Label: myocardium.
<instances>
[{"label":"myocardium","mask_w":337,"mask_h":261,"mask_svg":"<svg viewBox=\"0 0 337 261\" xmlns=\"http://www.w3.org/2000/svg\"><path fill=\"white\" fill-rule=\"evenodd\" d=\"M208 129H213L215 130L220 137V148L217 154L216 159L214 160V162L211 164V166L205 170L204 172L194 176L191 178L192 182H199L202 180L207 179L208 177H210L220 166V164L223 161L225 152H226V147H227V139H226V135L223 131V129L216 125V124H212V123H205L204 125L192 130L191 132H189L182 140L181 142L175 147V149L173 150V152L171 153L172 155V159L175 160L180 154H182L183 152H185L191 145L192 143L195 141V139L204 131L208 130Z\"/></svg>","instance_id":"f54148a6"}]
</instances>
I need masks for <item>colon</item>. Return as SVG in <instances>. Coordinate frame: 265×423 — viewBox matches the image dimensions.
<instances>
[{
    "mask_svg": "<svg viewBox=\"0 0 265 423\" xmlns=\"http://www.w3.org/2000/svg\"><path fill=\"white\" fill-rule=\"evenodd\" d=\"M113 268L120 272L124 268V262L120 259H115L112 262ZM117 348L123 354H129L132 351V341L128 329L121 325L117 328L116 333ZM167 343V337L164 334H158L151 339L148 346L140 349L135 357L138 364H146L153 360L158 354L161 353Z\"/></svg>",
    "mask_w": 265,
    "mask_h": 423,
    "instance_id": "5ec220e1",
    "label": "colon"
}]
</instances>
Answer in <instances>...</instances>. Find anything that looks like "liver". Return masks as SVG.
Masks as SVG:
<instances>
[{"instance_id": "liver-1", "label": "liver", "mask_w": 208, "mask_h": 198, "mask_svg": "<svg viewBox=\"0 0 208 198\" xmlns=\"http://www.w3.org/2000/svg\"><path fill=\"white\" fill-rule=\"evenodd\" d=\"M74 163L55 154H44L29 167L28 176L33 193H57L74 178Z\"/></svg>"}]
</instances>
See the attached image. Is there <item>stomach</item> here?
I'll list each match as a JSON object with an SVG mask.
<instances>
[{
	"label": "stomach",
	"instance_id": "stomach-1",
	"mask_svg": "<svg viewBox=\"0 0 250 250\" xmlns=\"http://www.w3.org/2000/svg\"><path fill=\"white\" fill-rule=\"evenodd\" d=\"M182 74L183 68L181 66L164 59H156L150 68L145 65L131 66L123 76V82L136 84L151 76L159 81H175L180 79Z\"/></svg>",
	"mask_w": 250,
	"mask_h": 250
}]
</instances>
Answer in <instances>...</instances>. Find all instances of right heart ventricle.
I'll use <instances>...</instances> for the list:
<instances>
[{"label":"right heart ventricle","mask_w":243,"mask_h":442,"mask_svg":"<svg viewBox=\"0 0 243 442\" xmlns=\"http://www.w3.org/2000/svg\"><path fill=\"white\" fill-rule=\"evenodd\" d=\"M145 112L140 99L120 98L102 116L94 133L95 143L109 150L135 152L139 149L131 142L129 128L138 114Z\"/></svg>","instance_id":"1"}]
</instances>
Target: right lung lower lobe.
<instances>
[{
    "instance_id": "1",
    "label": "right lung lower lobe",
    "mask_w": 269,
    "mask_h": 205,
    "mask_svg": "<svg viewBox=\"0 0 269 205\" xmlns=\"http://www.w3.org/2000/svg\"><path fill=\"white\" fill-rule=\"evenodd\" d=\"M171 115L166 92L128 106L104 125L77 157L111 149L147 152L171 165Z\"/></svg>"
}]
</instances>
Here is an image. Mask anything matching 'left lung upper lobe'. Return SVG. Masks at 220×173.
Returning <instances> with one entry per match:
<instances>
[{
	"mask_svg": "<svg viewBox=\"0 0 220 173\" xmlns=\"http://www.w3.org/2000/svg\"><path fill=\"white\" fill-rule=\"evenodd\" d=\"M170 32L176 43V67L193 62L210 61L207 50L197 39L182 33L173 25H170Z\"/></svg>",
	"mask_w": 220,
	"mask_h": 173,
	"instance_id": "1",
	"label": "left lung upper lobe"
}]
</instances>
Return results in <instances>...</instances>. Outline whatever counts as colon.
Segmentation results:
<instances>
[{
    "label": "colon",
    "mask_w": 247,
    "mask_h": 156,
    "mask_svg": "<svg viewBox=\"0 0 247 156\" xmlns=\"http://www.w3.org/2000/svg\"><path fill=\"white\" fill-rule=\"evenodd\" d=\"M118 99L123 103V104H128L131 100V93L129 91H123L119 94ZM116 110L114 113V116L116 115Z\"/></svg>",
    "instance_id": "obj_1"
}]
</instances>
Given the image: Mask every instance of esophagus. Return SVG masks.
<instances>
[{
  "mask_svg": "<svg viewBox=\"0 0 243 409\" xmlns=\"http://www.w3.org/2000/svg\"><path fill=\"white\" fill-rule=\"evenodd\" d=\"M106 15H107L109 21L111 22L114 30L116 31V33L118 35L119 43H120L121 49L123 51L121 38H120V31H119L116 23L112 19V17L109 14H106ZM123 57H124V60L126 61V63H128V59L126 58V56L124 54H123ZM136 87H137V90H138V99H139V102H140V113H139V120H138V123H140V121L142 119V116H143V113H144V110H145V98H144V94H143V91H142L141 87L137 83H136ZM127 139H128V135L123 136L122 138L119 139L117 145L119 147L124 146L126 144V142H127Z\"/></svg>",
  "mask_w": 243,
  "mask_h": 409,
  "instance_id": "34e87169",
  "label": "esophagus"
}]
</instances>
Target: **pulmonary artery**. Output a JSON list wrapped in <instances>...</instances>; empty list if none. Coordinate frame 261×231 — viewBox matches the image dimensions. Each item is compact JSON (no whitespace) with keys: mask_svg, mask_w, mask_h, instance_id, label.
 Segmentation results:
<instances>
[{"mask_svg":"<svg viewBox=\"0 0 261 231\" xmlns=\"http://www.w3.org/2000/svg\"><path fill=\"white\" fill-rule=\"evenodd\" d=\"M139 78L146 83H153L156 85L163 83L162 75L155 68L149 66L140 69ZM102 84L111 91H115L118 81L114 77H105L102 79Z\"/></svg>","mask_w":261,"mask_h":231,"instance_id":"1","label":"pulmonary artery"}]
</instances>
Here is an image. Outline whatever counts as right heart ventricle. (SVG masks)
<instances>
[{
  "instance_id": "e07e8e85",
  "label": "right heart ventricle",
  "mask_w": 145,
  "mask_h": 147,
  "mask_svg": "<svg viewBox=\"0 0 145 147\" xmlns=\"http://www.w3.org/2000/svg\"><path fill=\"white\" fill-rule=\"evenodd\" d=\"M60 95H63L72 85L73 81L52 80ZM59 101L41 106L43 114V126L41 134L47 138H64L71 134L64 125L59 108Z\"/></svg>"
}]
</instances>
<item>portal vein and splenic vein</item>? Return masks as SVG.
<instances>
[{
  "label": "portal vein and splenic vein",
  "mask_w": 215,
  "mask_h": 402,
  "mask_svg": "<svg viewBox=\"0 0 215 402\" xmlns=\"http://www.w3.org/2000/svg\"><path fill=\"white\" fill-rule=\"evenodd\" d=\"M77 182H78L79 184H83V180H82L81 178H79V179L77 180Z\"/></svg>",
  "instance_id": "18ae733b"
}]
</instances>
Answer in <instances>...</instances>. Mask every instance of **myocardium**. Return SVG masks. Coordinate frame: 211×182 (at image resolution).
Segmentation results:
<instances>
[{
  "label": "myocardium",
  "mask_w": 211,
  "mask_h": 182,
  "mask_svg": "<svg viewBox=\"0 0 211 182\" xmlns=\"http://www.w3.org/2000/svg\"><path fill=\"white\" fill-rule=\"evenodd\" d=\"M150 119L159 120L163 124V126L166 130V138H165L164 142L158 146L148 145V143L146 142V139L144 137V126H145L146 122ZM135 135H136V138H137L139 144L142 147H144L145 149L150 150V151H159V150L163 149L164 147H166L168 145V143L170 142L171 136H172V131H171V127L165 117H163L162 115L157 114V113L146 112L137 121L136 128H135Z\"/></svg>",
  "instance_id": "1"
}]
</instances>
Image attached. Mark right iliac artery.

━━━━━━━━

Problem requirements
Nothing but the lines from the one containing "<item>portal vein and" through the last line of the data above should be set down, word for word.

Response to this task
<item>portal vein and splenic vein</item>? Return masks as SVG.
<instances>
[{
  "label": "portal vein and splenic vein",
  "mask_w": 215,
  "mask_h": 402,
  "mask_svg": "<svg viewBox=\"0 0 215 402\" xmlns=\"http://www.w3.org/2000/svg\"><path fill=\"white\" fill-rule=\"evenodd\" d=\"M77 182H78L79 184H83V180H82L81 178H79V179L77 180Z\"/></svg>",
  "instance_id": "18ae733b"
}]
</instances>
Answer in <instances>...</instances>. Mask every instance of **myocardium**. Return SVG masks. Coordinate frame: 211×182 (at image resolution).
Segmentation results:
<instances>
[{
  "label": "myocardium",
  "mask_w": 211,
  "mask_h": 182,
  "mask_svg": "<svg viewBox=\"0 0 211 182\" xmlns=\"http://www.w3.org/2000/svg\"><path fill=\"white\" fill-rule=\"evenodd\" d=\"M150 119L159 120L163 124V126L166 130V138H165L164 142L158 146L148 145V143L146 142V139L144 137V126H145L146 122ZM135 135H136V138H137L139 144L142 147H144L145 149L150 150V151H159V150L163 149L164 147H166L168 145V143L170 142L171 136H172V131H171V127L165 117H163L162 115L157 114V113L146 112L137 121L136 128H135Z\"/></svg>",
  "instance_id": "1"
}]
</instances>
Image attached. Mark right iliac artery.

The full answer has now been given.